Aleitamento materno em questão no Brasil
Enviada em 24/04/2020
Segundo o Ministro da Saúde de 2014, Gilberto Occhi, a amamentação deve ser estimulada para o bem da mãe e da criança. Ademais, o leite materno, tem isoladamente os nutrientes precisos para um neném até os seis meses de vida. Seguindo esse raciocínio, a aleitação de ser incentivada para a prevenção de doenças na mãe, e no lactente. Mas esse ato de alactamento em público, ocasiona um olhar descriminante da sociedade brasileira.

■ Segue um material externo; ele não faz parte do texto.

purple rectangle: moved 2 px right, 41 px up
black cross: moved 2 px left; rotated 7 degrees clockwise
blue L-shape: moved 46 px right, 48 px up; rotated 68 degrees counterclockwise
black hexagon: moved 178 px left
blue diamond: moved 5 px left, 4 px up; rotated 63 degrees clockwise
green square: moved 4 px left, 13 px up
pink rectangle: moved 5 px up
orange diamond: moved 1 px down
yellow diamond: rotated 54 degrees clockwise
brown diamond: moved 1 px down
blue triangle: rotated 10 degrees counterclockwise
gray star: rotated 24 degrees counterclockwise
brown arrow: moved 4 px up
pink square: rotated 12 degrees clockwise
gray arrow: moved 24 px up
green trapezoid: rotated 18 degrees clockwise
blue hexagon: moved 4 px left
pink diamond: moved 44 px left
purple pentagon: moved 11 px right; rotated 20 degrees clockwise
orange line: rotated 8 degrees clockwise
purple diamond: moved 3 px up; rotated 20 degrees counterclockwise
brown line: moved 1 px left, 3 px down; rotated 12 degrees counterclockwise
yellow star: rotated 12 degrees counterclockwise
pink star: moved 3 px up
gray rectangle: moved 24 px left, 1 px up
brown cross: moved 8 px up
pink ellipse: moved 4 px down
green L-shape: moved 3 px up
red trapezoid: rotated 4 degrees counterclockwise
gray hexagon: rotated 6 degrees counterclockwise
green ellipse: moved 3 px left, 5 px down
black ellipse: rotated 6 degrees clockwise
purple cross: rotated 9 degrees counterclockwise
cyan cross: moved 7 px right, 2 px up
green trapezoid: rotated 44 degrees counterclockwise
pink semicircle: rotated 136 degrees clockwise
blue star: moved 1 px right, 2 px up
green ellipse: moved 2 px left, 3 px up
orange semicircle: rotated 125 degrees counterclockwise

Em primeira análise, é evidente que o aleitamento materno deve ser induzido pelas mães, para prevenir mazelas no recém-nascido e nela própria. Segundo a nutricionista e consultora em amamentação, Camila Lehnart Vargas, o leite é o melhor e mais completo alimento para o bebê, e ao amamentar, a mãe também se protege contra o câncer de mama e de útero. Sobre essa ótica, verifica-se que a indução da amamentação, traz benefícios na redução de doenças cardiovasculares, diabetes do tipo 2, e tem efeito protetor no combate a obesidade infantil. Desse modo, é possível observar que, a amamentação não é só uma interação entre mãe-bebê, ela traz consigo providências benéficas para a genitora e seu fruto, que proporciona uma vida mais longa e saudável.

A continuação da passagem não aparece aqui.